• _Exercise_:
Scan the entries below for the word "stupid" and copy every line in which it occurs.

• _Data for analysis_:

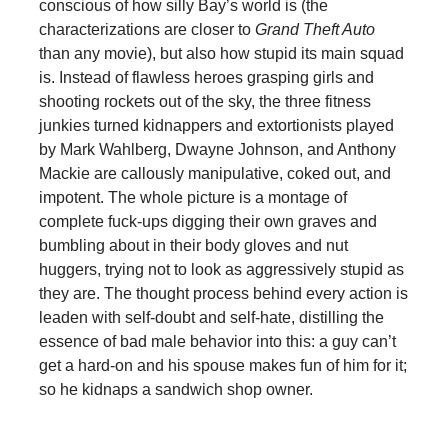
conscious of how silly Bay’s world is (the
characterizations are closer to
Grand Theft Auto
than any movie), but also how stupid its main squad
is. Instead of flawless heroes grasping girls and
shooting rockets out of the sky, the three fitness
junkies turned kidnappers and extortionists played
by Mark Wahlberg, Dwayne Johnson, and Anthony
Mackie are callously manipulative, coked out, and
impotent. The whole picture is a montage of
complete fuck-ups digging their own graves and
bumbling about in their body gloves and nut
huggers, trying not to look as aggressively stupid as
they are. The thought process behind every action is
leaden with self-doubt and self-hate, distilling the
essence of bad male behavior into this: a guy can’t
get a hard-on and his spouse makes fun of him for it;
so he kidnaps a sandwich shop owner.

• _Response to this task_:
than any movie), but also how stupid its main squad
huggers, trying not to look as aggressively stupid as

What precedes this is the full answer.